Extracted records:
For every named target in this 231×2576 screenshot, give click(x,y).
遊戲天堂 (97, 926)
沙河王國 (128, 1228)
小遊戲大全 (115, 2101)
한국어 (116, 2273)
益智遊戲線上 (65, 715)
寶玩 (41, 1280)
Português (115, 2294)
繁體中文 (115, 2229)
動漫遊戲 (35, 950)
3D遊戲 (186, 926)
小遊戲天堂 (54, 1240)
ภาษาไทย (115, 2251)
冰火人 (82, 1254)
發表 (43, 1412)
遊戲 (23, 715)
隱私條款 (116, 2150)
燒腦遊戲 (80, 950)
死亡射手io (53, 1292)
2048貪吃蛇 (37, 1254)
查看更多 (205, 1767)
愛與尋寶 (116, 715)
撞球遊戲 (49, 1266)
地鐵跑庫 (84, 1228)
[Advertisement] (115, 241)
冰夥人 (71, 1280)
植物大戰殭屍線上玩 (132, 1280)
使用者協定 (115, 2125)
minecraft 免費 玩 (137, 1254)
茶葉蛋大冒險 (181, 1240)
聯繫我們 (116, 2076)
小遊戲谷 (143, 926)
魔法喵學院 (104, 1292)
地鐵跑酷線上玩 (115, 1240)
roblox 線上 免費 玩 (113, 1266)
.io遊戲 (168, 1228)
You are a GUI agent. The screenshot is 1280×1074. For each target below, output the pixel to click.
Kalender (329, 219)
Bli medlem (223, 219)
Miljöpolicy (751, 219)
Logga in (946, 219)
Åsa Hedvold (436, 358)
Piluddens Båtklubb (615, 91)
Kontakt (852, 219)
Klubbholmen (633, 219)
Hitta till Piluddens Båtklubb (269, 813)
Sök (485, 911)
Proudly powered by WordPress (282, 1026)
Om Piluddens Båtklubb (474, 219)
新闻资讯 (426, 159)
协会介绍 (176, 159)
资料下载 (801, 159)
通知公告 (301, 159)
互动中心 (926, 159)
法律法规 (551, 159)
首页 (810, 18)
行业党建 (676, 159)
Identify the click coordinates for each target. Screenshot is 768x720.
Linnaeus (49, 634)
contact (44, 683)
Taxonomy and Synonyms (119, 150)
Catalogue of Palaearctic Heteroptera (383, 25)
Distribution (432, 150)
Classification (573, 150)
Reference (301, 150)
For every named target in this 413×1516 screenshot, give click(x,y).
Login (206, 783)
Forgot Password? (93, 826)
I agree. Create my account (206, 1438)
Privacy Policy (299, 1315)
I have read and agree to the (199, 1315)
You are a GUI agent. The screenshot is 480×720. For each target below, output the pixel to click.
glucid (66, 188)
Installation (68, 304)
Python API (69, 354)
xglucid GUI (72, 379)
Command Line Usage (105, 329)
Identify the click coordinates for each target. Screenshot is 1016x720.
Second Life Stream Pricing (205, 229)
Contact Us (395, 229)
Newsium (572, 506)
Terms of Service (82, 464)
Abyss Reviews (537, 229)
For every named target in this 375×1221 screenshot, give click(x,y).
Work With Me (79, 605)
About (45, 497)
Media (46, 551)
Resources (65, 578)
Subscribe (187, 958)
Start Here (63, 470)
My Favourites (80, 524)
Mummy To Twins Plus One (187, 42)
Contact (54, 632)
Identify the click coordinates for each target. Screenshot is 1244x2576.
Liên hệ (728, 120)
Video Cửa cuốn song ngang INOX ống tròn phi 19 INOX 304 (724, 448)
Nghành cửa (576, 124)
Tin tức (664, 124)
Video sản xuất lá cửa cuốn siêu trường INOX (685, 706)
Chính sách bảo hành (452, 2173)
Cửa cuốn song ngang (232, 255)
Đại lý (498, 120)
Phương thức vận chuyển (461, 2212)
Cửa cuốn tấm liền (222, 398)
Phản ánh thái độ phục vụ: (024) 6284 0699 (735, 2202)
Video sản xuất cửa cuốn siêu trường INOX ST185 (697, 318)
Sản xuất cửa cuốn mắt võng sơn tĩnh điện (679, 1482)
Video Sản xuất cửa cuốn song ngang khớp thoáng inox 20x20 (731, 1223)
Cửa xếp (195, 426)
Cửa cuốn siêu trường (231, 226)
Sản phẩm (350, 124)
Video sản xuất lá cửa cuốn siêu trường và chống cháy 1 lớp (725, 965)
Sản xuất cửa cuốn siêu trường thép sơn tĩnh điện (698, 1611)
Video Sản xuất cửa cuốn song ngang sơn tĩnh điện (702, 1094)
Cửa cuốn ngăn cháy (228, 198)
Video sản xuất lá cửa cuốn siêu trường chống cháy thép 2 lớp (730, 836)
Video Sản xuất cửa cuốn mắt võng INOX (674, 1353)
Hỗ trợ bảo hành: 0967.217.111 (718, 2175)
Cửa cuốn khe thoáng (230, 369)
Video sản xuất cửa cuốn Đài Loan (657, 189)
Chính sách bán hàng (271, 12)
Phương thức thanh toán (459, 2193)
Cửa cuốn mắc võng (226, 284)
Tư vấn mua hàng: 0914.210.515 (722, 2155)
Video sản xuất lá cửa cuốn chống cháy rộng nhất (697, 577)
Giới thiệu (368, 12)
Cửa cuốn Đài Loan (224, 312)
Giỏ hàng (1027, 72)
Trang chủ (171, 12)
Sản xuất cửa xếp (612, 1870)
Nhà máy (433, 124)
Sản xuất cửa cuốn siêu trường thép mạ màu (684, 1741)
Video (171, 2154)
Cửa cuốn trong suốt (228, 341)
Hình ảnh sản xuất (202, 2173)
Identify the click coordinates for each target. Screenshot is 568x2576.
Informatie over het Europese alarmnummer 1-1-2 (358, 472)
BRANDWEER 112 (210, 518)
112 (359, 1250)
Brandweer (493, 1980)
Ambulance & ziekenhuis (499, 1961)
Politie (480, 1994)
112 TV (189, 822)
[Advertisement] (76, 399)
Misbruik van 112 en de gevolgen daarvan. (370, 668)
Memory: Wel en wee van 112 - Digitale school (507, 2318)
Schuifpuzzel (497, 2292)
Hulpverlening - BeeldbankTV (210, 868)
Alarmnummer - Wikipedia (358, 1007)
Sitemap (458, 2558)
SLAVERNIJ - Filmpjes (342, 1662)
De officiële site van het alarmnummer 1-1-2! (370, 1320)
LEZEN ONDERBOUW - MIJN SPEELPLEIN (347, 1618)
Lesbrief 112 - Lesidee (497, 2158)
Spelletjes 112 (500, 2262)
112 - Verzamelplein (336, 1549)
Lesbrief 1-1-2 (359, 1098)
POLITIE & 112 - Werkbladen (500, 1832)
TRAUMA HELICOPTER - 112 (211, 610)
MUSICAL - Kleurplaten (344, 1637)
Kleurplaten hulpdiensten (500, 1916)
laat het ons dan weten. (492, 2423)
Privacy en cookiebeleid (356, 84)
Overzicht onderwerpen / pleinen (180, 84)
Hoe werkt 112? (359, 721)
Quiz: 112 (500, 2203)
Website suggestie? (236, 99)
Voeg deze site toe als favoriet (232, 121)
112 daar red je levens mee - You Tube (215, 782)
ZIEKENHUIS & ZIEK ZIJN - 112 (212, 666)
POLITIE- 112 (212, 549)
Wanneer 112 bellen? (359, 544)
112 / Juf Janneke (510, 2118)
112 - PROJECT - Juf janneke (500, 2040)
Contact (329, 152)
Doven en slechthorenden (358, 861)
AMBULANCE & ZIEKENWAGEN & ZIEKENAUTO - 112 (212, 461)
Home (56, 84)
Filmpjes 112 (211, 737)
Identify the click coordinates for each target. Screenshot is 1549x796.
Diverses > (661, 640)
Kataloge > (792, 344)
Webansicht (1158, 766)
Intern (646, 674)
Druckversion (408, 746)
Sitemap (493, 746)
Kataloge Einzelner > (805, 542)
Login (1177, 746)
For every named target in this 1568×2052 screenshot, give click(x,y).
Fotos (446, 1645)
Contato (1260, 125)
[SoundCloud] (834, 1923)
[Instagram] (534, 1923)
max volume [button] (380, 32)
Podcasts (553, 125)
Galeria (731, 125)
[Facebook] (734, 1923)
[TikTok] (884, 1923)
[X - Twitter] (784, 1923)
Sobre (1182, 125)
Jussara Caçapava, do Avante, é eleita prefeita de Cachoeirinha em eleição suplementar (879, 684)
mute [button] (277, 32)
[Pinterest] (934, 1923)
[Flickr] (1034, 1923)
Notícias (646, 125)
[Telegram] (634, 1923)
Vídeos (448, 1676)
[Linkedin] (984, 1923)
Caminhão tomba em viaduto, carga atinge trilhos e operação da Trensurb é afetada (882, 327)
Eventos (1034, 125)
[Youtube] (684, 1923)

EXERCISE:
From the data above, copy each line with the string "trường" in it.

ANSWER SECTION:
Video sản xuất lá cửa cuốn siêu trường INOX (685, 706)
Video sản xuất cửa cuốn siêu trường INOX ST185 (697, 318)
Cửa cuốn siêu trường (231, 226)
Video sản xuất lá cửa cuốn siêu trường và chống cháy 1 lớp (725, 965)
Sản xuất cửa cuốn siêu trường thép sơn tĩnh điện (698, 1611)
Video sản xuất lá cửa cuốn siêu trường chống cháy thép 2 lớp (730, 836)
Sản xuất cửa cuốn siêu trường thép mạ màu (684, 1741)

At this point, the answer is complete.